Institutional investor advisory firm Glass, Lewis & Co. estimates that by the time the books are closed for 2005, more than 1,200 of the country's approximately 15,000 public companies will have announced accounting restatements -- a record. There were 619 restatements in 2004. In 2001, the year before Sarbanes Oxley passed, there were 270.

In addition, about 1,000 companies reported material weaknesses in their internal controls in their most recent quarterly filings.

Ramos and other experts predict that in a few years, the number of restatements will fall. But Harvey L. Pitt, former chairman of the SEC, said the increased scrutiny of internal controls could mean that high numbers of restatements will be a permanent fixture.

"I'm not sanguine that restatements will return to historic levels," Pitt said. "With companies much more focused and disciplined, there should be a lot fewer of these. But we're never going to see the elimination of restatements because that would mean we've eliminated mistakes, which of course is impossible."

While the benefits of cleaner accounting and better governance are real, so are the costs: Annapolis-based CompuDyne Corp. said recently that Sarbanes-Oxley reporting requirements had cost it $2.2 million in 2004.

Executives at the companies that recently announced restatements, including Mills, either didn't return phone calls seeking comment or would not speak on the record.

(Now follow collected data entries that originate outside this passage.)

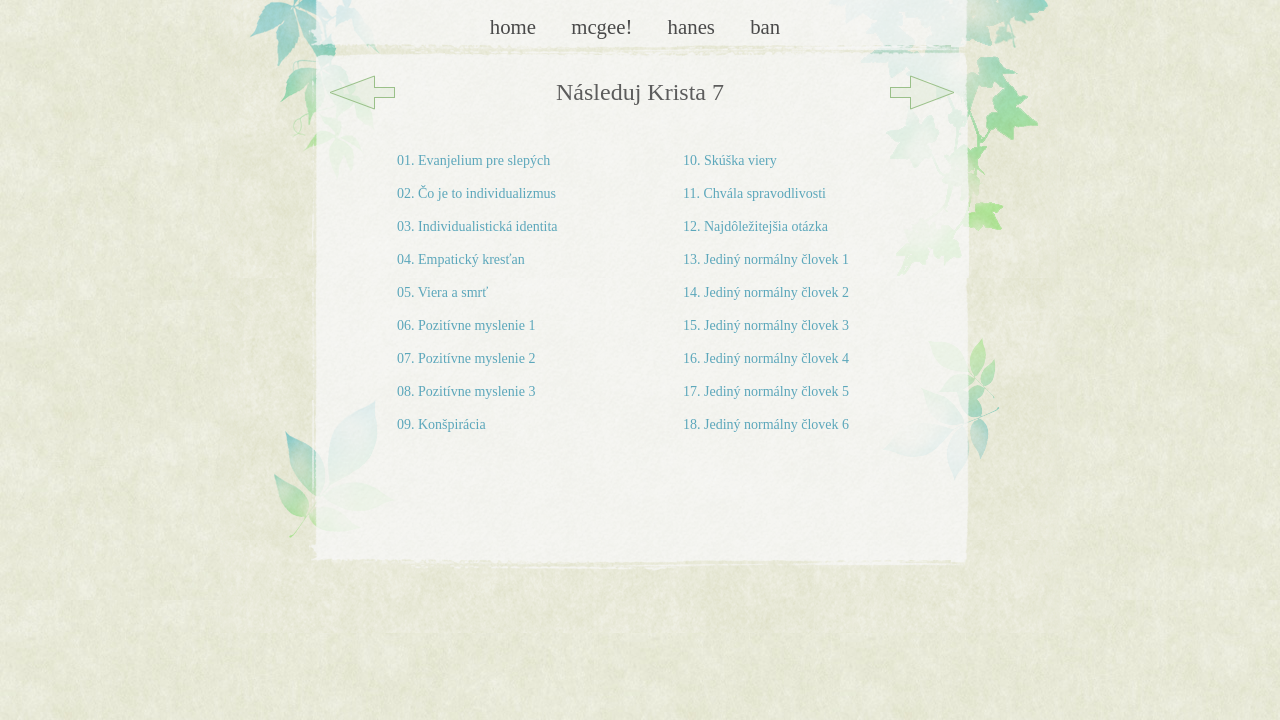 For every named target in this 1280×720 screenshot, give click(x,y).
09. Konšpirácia (441, 424)
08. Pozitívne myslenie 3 (466, 391)
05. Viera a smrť (442, 292)
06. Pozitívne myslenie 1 (466, 325)
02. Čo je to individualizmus (476, 193)
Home (515, 26)
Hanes (694, 26)
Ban (765, 26)
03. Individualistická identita (477, 226)
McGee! (604, 26)
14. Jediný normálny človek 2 (766, 292)
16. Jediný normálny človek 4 (766, 358)
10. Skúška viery (730, 160)
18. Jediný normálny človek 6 (766, 424)
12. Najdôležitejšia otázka (755, 226)
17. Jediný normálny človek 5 (766, 391)
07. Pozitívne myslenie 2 (466, 358)
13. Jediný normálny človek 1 (766, 259)
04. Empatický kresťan (461, 259)
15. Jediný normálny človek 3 (766, 325)
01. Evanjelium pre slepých (473, 160)
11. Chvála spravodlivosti (754, 193) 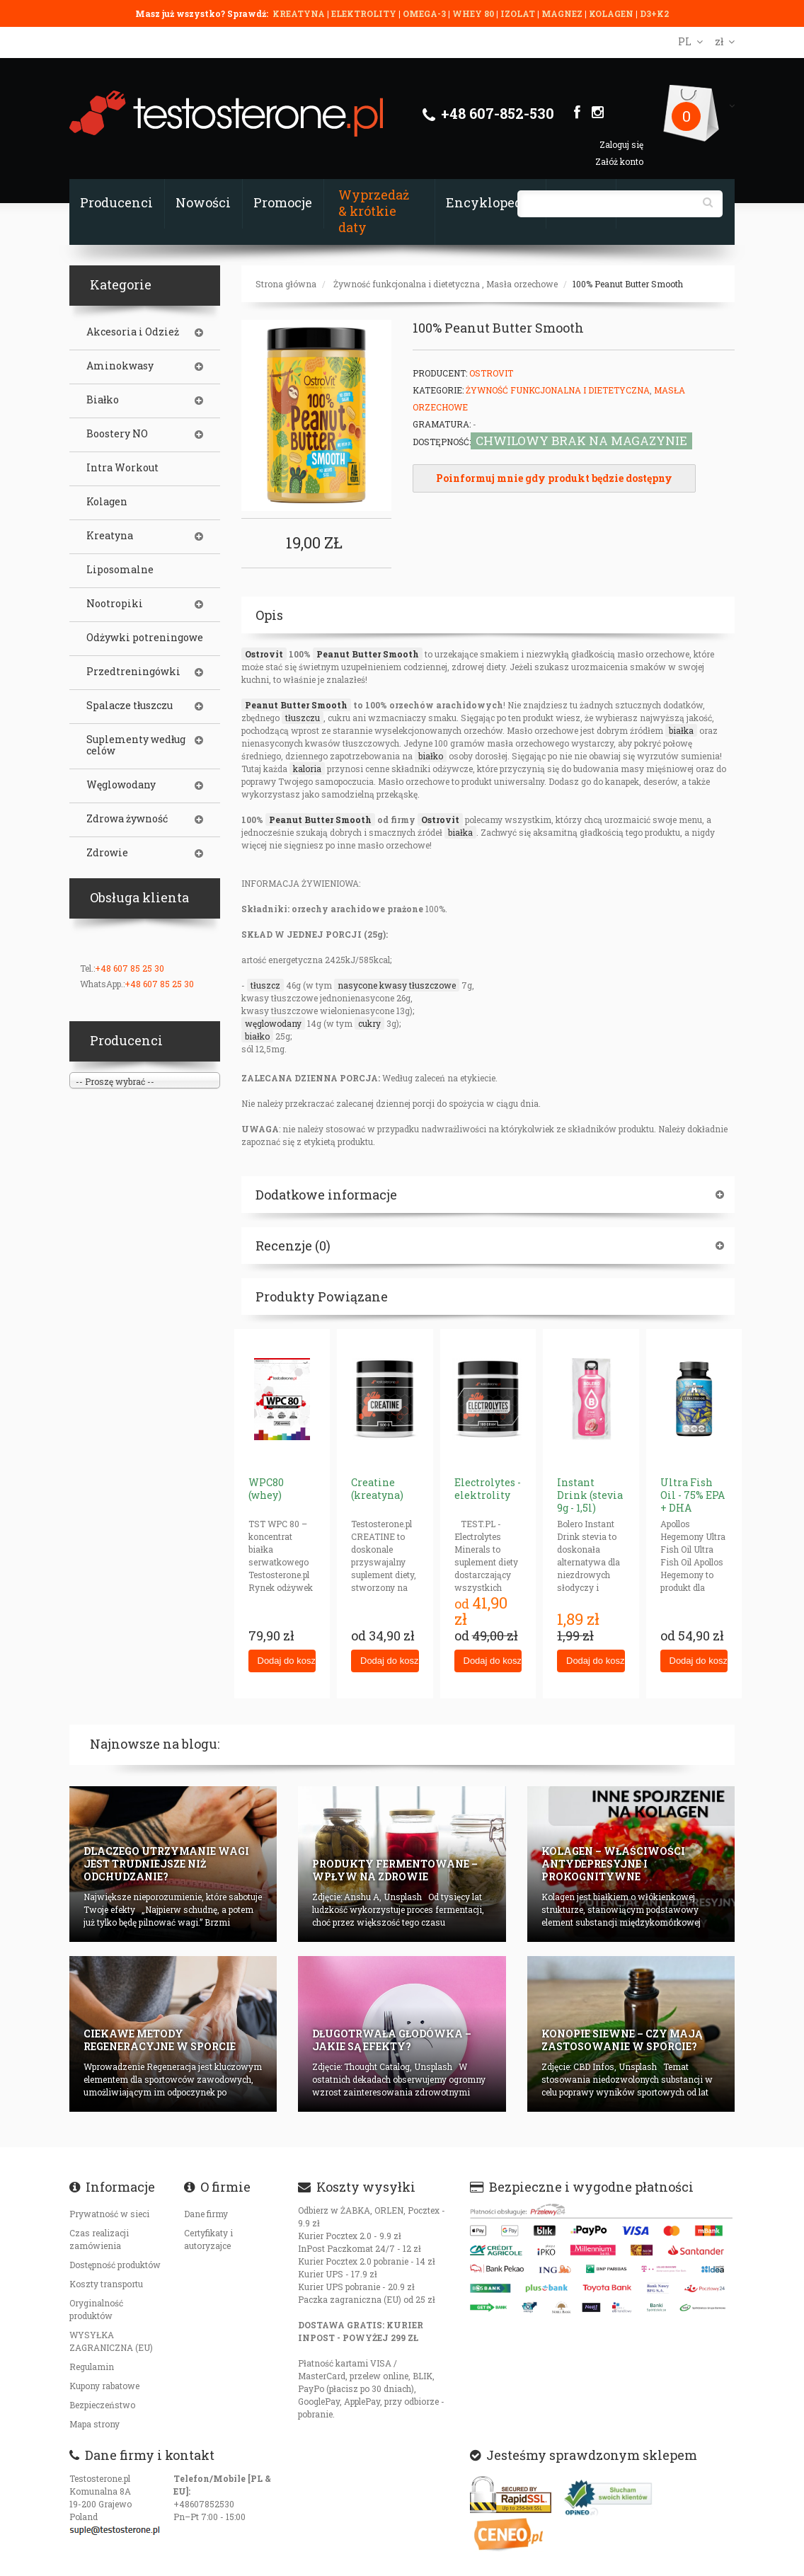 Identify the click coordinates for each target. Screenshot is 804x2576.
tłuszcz (265, 985)
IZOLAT (518, 13)
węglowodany (273, 1023)
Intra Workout (122, 467)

AES Corp., an Arlington owner of power plants and utilities around the world, has recently restated its results for the past three years downward by hundreds of millions of dollars, in large part because of pre-2002 errors in some of its deferred tax accounting at certain of its foreign subsidiaries. The problem came to light last year after the company identified a material weakness related to its accounting for deferred income taxes and embarked upon a global effort to perform more detailed reconciliations at its foreign subsidiaries. That effort, in turn, uncovered other unrelated accounting errors. AES said this month that its internal-control problems are being fixed and that its past results are now correct.

Allied Defense Group Inc., a Northern Virginia guns and ammunitions maker, has had problems with its foreign currency hedge accounting all year and has had to restate its results twice. Allied took the unusual move of replacing its auditor, Grant Thornton LLP, before the year closed, hiring BDO Seidman LLP in October.

Tier Technologies Inc., a Reston government contractor, also has been dealing with internal-control problems for more than a year. In December it said it would have to restate three years of results. Tier also hired a new auditor in early 2005.